Not sure what it will be like, but I'm debating it! Just got to convince my OH. Would be Lincoln's first time though!


----------



## Fleur (Jul 19, 2008)

Didn't realise there was a dog show there
A few od us are planning to meet up at langley park 31st - we should of made plans for the 23rd - PF could of taken over the show 
http://www.petforums.co.uk/dog-chat/177736-langley-park-meet-sunday-31st-july.html

Maybe I'll pop along this week as well.


----------



## vicki.burns (Apr 13, 2011)

It's about half an hour drive from where we live so if the weathers good I think we'll be there! Don't think we'd be able to make the 31st though as I have a HUGE interview on the Monday, maybe next time.


----------



## vicki.burns (Apr 13, 2011)

Copied from the website:

Saturday July 23, 2011 11:00 AM - 4:00 PM 




Langley Park Dog Show

This year's annual Dog Show at Langley Park will be a fantastic event for all the family. There will be Pedigree and Novelty classes to enter your dog(s) in, plus flyball demonstrations, local charity and craft stalls, plus lots more 'doggy' activities to take part in.

Register your dog(s) for the show between 11am and 12 noon on the day. Judging will take place from 12 noon onwards.

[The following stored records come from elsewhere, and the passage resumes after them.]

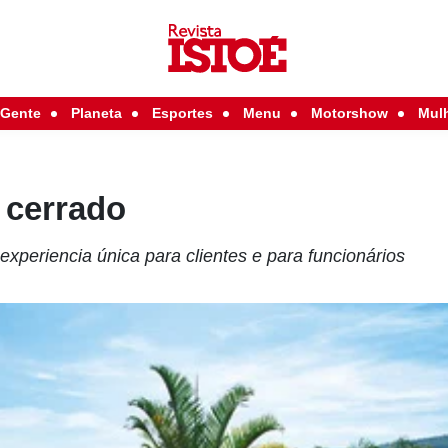
Gente
Planeta
Esportes
Menu
Motorshow
Mul
 cerrado
xperiencia única para clientes e para funcionários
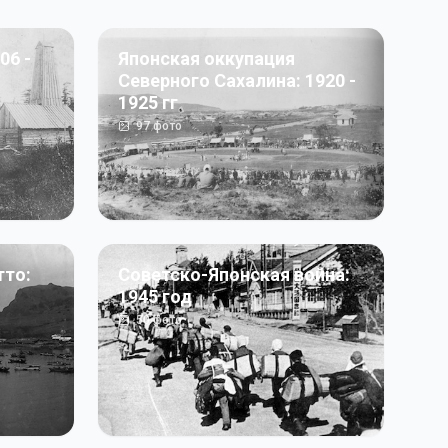
06 -
Японская оккупация
Северного Сахалина: 1920 -
1925 гг
97
фото
тто:
Советско-Японская война:
1945 год
50
фото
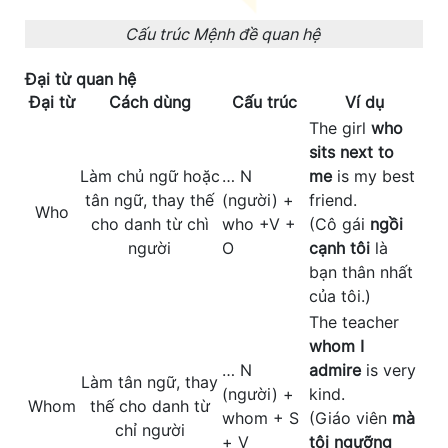
Cấu trúc Mệnh đề quan hệ
Đại từ quan hệ
Đại từ
Cách dùng
Cấu trúc
Ví dụ
The girl
who
sits next to
Làm chủ ngữ hoặc
… N
me
is my best
tân ngữ, thay thế
(người) +
friend.
Who
cho danh từ chì
who +V +
(Cô gái
ngồi
người
O
cạnh tôi
là
bạn thân nhất
của tôi.)
The teacher
whom I
… N
admire
is very
Làm tân ngữ, thay
(người) +
kind.
Whom
thế cho danh từ
whom + S
(Giáo viên
mà
chỉ người
+ V
tôi ngưỡng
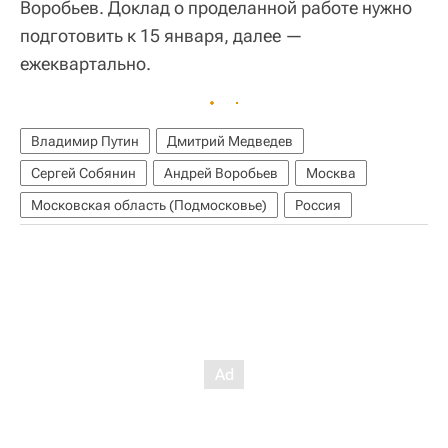
Воробьев. Доклад о проделанной работе нужно
подготовить к 15 января, далее —
ежеквартально.
Владимир Путин
Дмитрий Медведев
Сергей Собянин
Андрей Воробьев
Москва
Московская область (Подмосковье)
Россия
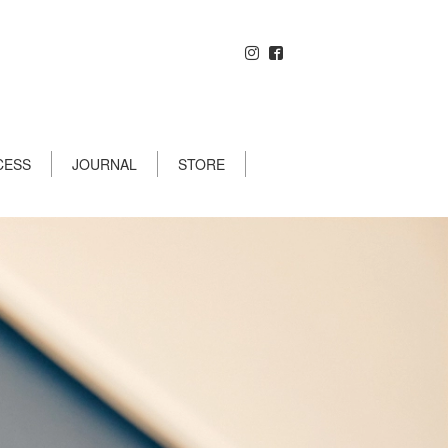
CESS
JOURNAL
STORE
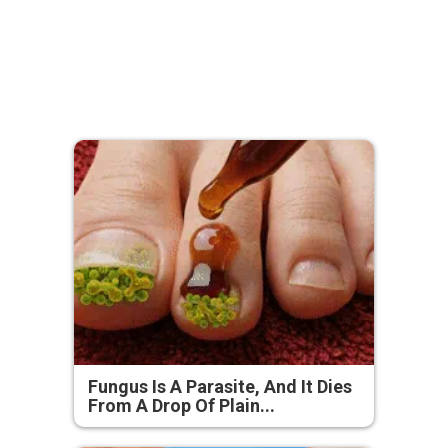
Fungus Is A Parasite, And It Dies
From A Drop Of Plain...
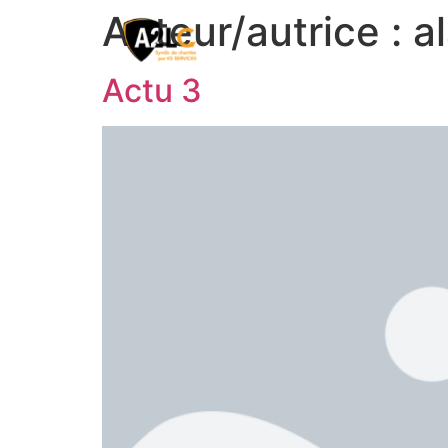
Auteur/autrice :
a
Actu 3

To enter your dog: £2.00 per class, or 3 classes for £5

Pedigree Classes - Judge Paula Steinborn-Busse

1. AV Puppy 6-12 months

2. AV Sporting

3. AV Non-Sporting

4. AV Open

5. AV Veteran over 9 years

Best in Show, Reserve Best in Show, Best Puppy




Novelty Classes: open to all - Judge Ann Dixon

6. Crossbreed - 6 months - 9 years

7. Child Handler

8. Crossbreed Veteran - over 9 years

9. Prettiest Bitch

10. Handsomest Dog

11. Waggiest Tail

12. Rescue

13. Best six-legs

14. Langley Park Dog

15. Companion Dog

Best Novelty, Reserve Best Novelty




Rosettes and prizes: 1st to 4th plus specials in all classes

Parking: Free dog show parking available close to arena


----------